─── Entries shown

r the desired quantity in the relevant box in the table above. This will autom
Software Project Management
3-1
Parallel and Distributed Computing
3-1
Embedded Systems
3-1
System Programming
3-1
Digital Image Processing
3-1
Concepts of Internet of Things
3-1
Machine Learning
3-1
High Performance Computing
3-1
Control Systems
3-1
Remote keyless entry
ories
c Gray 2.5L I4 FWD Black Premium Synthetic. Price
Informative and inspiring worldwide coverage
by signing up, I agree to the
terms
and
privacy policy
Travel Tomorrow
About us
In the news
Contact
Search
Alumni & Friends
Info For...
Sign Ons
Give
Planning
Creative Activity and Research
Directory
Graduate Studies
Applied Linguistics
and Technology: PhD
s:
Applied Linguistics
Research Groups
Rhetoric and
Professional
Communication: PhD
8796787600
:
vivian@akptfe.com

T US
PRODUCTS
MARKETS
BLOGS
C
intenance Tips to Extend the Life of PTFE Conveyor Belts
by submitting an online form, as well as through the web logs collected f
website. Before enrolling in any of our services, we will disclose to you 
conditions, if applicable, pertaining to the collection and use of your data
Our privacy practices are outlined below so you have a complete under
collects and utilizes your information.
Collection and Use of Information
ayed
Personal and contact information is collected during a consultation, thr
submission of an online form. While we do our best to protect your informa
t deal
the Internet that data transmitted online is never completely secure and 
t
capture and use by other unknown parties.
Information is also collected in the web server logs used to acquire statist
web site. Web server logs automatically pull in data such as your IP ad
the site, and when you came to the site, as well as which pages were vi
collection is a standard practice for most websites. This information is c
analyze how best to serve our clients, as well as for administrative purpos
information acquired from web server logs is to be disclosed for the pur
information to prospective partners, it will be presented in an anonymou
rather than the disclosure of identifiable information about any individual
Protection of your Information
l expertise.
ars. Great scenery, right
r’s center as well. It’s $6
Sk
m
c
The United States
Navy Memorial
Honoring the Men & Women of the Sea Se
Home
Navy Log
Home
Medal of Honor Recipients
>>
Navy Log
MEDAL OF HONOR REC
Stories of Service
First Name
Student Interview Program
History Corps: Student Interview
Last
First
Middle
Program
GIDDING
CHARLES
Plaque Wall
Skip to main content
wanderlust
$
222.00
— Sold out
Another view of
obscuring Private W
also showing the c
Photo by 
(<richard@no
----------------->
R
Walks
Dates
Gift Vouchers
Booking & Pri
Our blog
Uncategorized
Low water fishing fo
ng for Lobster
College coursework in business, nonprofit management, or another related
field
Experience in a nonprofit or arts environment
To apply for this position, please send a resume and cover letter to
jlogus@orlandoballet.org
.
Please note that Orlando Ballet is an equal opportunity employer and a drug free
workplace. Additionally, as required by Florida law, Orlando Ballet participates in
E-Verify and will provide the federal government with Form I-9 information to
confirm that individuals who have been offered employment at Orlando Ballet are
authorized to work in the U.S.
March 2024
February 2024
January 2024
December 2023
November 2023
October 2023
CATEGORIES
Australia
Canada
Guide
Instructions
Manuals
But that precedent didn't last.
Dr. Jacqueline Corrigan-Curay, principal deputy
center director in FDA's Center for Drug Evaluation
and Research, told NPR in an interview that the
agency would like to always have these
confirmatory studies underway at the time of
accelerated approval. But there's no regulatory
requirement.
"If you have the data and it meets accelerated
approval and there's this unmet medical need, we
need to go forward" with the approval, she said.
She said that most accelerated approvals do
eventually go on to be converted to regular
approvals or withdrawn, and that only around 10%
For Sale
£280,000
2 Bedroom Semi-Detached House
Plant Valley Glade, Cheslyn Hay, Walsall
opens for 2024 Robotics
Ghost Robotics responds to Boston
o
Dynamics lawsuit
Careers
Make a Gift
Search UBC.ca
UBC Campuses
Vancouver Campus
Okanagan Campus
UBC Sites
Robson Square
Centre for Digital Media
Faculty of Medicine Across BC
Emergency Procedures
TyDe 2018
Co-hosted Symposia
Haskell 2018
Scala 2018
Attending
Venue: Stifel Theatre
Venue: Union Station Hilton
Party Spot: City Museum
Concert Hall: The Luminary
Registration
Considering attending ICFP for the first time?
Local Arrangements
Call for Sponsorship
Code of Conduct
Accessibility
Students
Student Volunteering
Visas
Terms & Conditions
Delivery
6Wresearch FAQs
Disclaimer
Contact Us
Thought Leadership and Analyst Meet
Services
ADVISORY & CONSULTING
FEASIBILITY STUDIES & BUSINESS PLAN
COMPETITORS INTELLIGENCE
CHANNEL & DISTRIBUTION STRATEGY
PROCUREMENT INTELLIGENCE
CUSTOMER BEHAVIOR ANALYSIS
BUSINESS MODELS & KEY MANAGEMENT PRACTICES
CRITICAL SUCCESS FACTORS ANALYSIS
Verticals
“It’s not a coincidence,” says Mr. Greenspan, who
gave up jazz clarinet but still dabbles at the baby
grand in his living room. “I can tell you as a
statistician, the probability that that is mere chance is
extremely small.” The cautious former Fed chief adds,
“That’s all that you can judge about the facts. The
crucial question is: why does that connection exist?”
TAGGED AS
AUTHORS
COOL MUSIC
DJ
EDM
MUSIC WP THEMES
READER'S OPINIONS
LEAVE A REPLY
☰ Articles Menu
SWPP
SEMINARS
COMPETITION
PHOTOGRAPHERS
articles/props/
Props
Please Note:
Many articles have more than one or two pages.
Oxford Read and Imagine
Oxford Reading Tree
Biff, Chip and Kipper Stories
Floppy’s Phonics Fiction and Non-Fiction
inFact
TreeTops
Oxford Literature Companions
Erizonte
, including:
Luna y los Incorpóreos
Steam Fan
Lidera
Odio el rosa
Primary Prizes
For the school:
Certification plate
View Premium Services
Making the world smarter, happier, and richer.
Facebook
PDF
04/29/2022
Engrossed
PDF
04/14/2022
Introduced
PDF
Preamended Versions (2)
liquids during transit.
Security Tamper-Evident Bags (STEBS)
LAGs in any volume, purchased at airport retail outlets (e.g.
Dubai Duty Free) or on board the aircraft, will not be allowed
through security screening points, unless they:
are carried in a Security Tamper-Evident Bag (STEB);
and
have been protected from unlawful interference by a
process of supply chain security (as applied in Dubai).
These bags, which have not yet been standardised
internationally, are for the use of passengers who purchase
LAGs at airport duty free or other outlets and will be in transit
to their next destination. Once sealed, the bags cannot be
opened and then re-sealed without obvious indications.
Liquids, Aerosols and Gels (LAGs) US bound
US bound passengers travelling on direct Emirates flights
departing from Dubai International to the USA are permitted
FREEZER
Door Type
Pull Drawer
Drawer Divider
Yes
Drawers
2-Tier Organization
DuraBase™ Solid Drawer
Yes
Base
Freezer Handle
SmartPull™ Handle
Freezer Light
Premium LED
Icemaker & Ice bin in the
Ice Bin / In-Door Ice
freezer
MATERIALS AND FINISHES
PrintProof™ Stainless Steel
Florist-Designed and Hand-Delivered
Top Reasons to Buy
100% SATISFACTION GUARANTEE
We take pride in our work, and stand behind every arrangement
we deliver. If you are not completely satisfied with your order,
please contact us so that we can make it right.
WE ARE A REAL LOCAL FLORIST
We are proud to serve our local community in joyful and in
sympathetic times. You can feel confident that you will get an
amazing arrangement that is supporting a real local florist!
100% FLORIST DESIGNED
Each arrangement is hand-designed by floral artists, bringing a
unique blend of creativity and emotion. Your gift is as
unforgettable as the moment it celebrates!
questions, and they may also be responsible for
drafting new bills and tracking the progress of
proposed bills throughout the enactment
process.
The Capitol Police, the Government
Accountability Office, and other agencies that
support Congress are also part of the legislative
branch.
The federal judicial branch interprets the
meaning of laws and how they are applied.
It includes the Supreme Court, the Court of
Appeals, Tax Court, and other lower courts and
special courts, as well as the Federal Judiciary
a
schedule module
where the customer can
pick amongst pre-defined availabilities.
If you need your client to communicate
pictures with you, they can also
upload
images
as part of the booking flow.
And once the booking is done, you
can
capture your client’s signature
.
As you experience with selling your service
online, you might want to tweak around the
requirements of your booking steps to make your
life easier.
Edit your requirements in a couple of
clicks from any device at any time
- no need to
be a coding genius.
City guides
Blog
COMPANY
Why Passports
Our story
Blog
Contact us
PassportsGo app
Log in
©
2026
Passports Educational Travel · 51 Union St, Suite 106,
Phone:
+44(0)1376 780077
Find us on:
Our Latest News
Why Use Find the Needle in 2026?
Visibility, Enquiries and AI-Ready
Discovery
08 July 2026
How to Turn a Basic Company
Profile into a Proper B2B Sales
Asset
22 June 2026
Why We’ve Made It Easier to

──────

Looking back over the data above, restate word for word the lines that begin at the line with "Making the world" and end at the line with "to their next", inclusive.

**Answer section**
Making the world smarter, happier, and richer.
Facebook
PDF
04/29/2022
Engrossed
PDF
04/14/2022
Introduced
PDF
Preamended Versions (2)
liquids during transit.
Security Tamper-Evident Bags (STEBS)
LAGs in any volume, purchased at airport retail outlets (e.g.
Dubai Duty Free) or on board the aircraft, will not be allowed
through security screening points, unless they:
are carried in a Security Tamper-Evident Bag (STEB);
and
have been protected from unlawful interference by a
process of supply chain security (as applied in Dubai).
These bags, which have not yet been standardised
internationally, are for the use of passengers who purchase
LAGs at airport duty free or other outlets and will be in transit
to their next destination. Once sealed, the bags cannot be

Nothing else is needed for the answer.